▶ _DATA IN THIS EXERCISE_
====

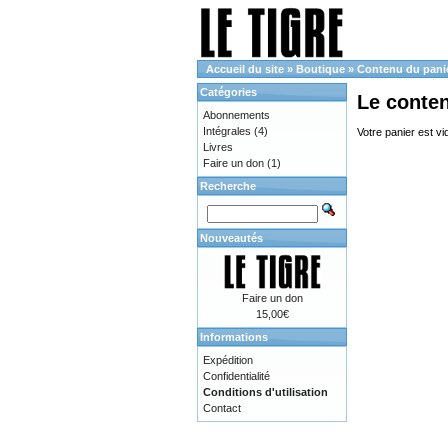
Accueil du site
»
Boutique
»
Contenu du pani
Catégories
Le conte
Abonnements
Intégrales
(4)
Votre panier est vi
Livres
Faire un don
(1)
Recherche
Nouveautés
Faire un don
15,00€
Informations
Expédition
Confidentialité
Conditions d'utilisation
Contact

====

▶ _PROBLEM REQUIREMENTS_
Your task is to set down every entry exactly, leaving out any picture it contains.

▶ _RESPONSE BELOW_
Accueil du site
»
Boutique
»
Contenu du pani
Catégories
Le conte
Abonnements
Intégrales
(4)
Votre panier est vi
Livres
Faire un don
(1)
Recherche
Nouveautés
Faire un don
15,00€
Informations
Expédition
Confidentialité
Conditions d'utilisation
Contact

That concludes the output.